The platform does a good job of explaining why a vulnerability is dangerous and how to generally go about fixing the problem. This explanation section includes links to helpful sources like the Open Web Application Security Project (OWASP) that offer more detail about the specific issue discovered. And if a company has a preferred source of information, like an internal cybersecurity database, administrators can add their own links.

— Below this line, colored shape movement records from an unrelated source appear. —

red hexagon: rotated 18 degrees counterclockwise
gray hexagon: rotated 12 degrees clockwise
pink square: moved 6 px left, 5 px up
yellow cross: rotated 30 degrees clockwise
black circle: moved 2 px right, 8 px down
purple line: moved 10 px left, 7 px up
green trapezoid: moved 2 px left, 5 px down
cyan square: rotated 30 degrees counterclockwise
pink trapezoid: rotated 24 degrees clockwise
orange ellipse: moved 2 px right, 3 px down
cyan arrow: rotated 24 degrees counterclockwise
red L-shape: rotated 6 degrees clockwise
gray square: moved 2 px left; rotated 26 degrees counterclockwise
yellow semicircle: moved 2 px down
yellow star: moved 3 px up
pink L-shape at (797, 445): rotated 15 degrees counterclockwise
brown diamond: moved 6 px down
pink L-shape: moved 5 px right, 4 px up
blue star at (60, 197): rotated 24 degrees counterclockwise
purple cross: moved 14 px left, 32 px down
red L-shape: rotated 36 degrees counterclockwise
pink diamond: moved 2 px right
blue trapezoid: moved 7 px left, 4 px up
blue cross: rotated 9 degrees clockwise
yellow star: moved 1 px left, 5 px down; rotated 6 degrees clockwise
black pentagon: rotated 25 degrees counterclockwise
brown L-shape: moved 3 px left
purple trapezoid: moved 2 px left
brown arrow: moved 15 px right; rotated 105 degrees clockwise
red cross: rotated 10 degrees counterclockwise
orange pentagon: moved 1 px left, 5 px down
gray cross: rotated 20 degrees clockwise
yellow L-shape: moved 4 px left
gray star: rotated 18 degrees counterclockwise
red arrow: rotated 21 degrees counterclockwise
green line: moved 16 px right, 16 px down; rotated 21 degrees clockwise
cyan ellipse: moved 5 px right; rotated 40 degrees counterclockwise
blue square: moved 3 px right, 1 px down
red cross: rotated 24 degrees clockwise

One of the more impressive features of the ShiftLeft platform is its ability to discover not only actual cybersecurity problems, but also potential trouble spots hidden within the code. To test this, we loaded up an application that was designed to help sort medical records at a hospital or clinic. We added what should have been a simple command line, asking the application to create a log file of its activities. ShiftLeft identified this as a dangerous potential problem and blocked the change.

CSO

Diving into the problem, it was clear that ShiftLeft flagged our new command because there was no verification or authentication process associated with it. The ShiftLeft platform, working though the graph that it created to represent the app, discovered that without any authentication, a malicious user could perhaps manipulate the new command using code injection to view log files or even compromise patient data. Since this was a healthcare application, it would be subject to Health Insurance Portability and Accountability Act (HIPAA) regulations. This elevated the potential problem to a critical vulnerability, since protected patient data could be exposed.

CSO

The platform explained the potential problem and the reason for the severity and suggested a few relatively easy fixes, mostly by adding authentication or generating a log file in a different way. Once fixed, ShiftLeft checked to make sure that adding the command was accomplished in a secure way.

The bottom line

Shifting the discovery and fixing of application vulnerabilities closer to the development process is a goal that most enterprises should embrace. Not only does doing that reduce the possibility of a data breach, but it is also less costly and time consuming than waiting until later. However, this means that tools must be designed for use by the developers, and that is what ShiftLeft has accomplished with their platform.

ShiftLeft works with nearly any language and CI system, is very easy to use, and integrates directly into the development process without any additional training needed. It would be a welcome addition for any organization trying to get an early start on fixing vulnerable code long before it reaches a production environment.